L’ « affaire d’Uzbeen » d’août 2008 est l’illustration par excellence de la remise en cause aujourd’hui des deux dimensions de la mort au combat, celle délivrée, mais surtout en ce cas, celle reçue. Tandis que des familles de victimes se sont constituées parties civiles et ont déposé plainte contre x pour « mise en danger délibérée de la personne d’autrui » (art. 121-3 du Code pénal), le procureur de la République près le tap avait décidé un classement sans suite. Par la suite, le juge d’instruction a accepté la requête des familles, ce qui a poussé le procureur à faire appel de cette décision devant la Chambre de l’instruction dont nous attendons la décision. Si la décision donnait raison au juge de l’instruction, s’ensuivra une phase d’enquête longue et laborieuse qui exigera du juge de chercher les responsabilités juridiques parmi les responsabilités opérationnelles. Ces responsabilités, difficiles à définir pourraient remonter aussi loin dans la chaîne opérationnelle, française et étrangère, que politique. Mais au cœur de cette affaire, le moyen tiré de la mise en danger va à l’encontre même de l’esprit du Statut général des militaires qui consacre ce sacrifice. La volonté de définir les responsabilités est normale dans la mesure où, même dans une guerre, il faut déterminer les causes pour agir en conséquence et éviter tout recommencement. Dans les faits de l’espèce, l’action pénale nous fait sortir du cadre militaire de la guerre, pour nous faire entrer dans le temps de paix où le sacrifice n’a pas la même portée.
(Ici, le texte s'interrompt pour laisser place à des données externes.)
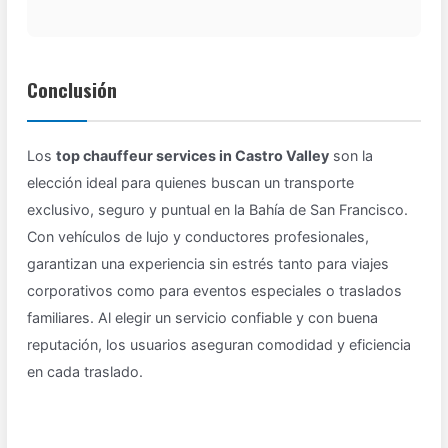
Conclusión
Los
top chauffeur services in Castro Valley
son la
elección ideal para quienes buscan un transporte
exclusivo, seguro y puntual en la Bahía de San Francisco.
Con vehículos de lujo y conductores profesionales,
garantizan una experiencia sin estrés tanto para viajes
corporativos como para eventos especiales o traslados
familiares. Al elegir un servicio confiable y con buena
reputación, los usuarios aseguran comodidad y eficiencia
en cada traslado.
Cette incompréhension pour nombre de militaires ne doit cependant pas jeter l’opprobre sur le monde judiciaire qui peut être aussi le meilleur allié du militaire. En effet, selon la suite donnée à cette affaire, le juge pourrait estimer que cette disposition du Code pénal n’est pas applicable à une opération militaire, au même titre que d’autres dispositions du temps de paix. En outre, dans d’autres affaires, la criminalisation des conflits peut largement servir nos forces qui, elles, respectant les lois de la guerre, seront à l’abri de condamnations pénales. Dès lors, ce regard du juge est à mesurer et à tempérer, car il peut offrir au militaire la meilleure reconnaissance de son statut, et donc de sa spécificité.
1 Jacques Lanxade, « Réflexion sur la fonction militaire dans la France d’aujourd’hui », in « Les spécificités militaires », Les Cahiers de Mars n° 202, décembre 2009, p. 48.
2 Voir « La judiciarisation des conflits », Inflexions n° 15, 2010.
3 Loi 2005-270 du 24 mars 2005 portant Statut général des militaires, article 1er alinéa 2, JORF n°72 du 26 mars 2005, p. 5 098.
4 Jacques Chevalier, Science administrative, Paris, puf, 3e édition, 2002, pp. 83-84 et 93-94.
5 Voir Jean-Christophe Videlin, Droit public de la défense nationale, Bruxelles, Bruylant, 2009, pp. 63-72.
6 Jacques Chevalier, op. cit., p. 258-259.
7 Voir Aurélie de Andrade, Le Droit pénal militaire retrouvé. Propositions pour l’étude du droit pénal militaire français de temps de paix, thèse, université de Paris-X-Nanterre, 2000.
8 Voir en ce sens Ramu de Bellescize, Les Services publics constitutionnels, Paris, lgdj, «Thèses», 1ère édition, 2005, pp. 183-199.
9 Voir «Que sont les héros devenus ?», Inflexions n° 16, 2011.